Mr. Enwegbara, the Chief Executive of Pan Africa Development Corporation, in an exclusive interview with one of Nigeria’s leading newspapers on Monday, April 18, 2016 said Nigeria needed the Forex restriction policy as one of the ways to limit access to importers of finished goods and compel manufacturers abroad to relocate to Nigeria to produce locally.
In June 2015, the CBN imposed restrictions on importers of 41 goods and services in the country from accessing foreign currencies at the Nigerian foreign exchange markets, which drew huge criticisms from Nigerians, particularly investors who claimed various sectors of the economy were impacted negatively by scarcity of foreign exchange on their businesses.

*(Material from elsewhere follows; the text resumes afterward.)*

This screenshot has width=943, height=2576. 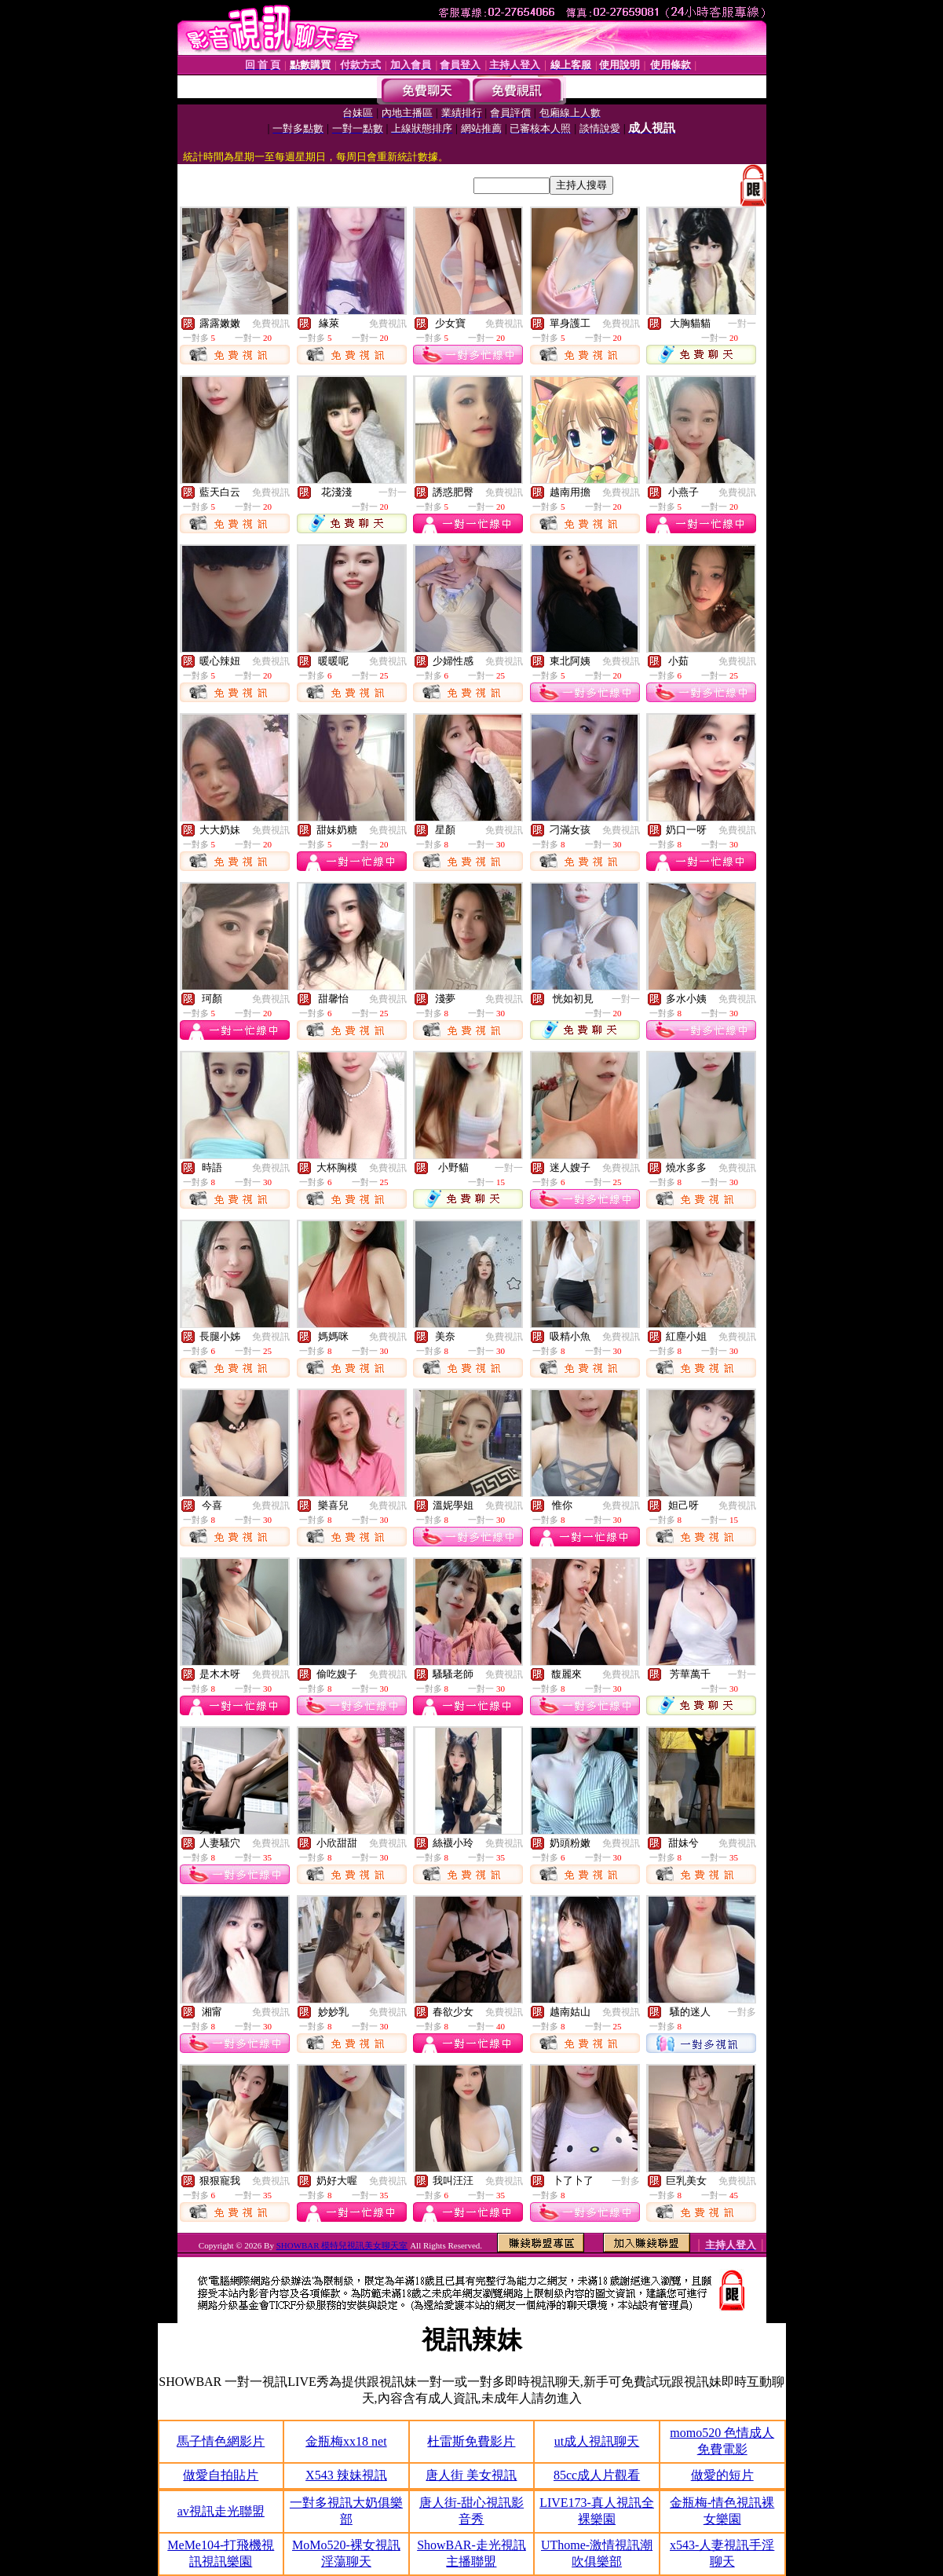 What do you see at coordinates (597, 2475) in the screenshot?
I see `85cc成人片觀看` at bounding box center [597, 2475].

“We (Nigerians) are importing most of the things we consume here, because the cost of production here is high,” Mr. Enwegbara said. “We need to adopt the policy of monetary easing to make liquidity available to small businesses. Increased production will reduce pressures on imports and foreign reserves as well as curb imported inflation.
Although Mr. Enwegbara criticized CBN’s high interest regime, which is driving the high cost of production and inflation, he said the bank’s FOREX restriction policy was the best for the country’s economy at the moment.
He commended the federal government’s decision to enlist Nigeria as the 32nd member of the China-led bilateral currency swap club, saying removing dollars in major bilateral trade between Nigeria and China would be a source of relief to the country’s fiscal and external accounts.
In 2013, he said, out of about N1.59 trillion budgeted for capital projects, only N900 billion was spent, while about N690 billion was diverted to service debts. Although about N591 billion was voted for the year, a total of N834 billion was actually spent.
In 2014, he said the vote for capital spending was N1.119 trillion, but only N587.61 billion was actually spent, while about N228.1billion was spent without appropriation above N712 billion budgeted for debt servicing for the year.
In 2015, while N417 billion was voted for capital spending, Mr. Enwegbara said only N194 billion was actually spent, while about N193 billion was spent on debt service above the N715 billion voted for that purpose.
“If the Okonjo-Iweala-led economic team had not pursued anti-infrastructure investment, anti-real sector growth, and anti-diversification, economic policies, the current negative impact of global oil price volatility on our economy, especially in our fiscal and external accounts, would have been minimal,” he noted.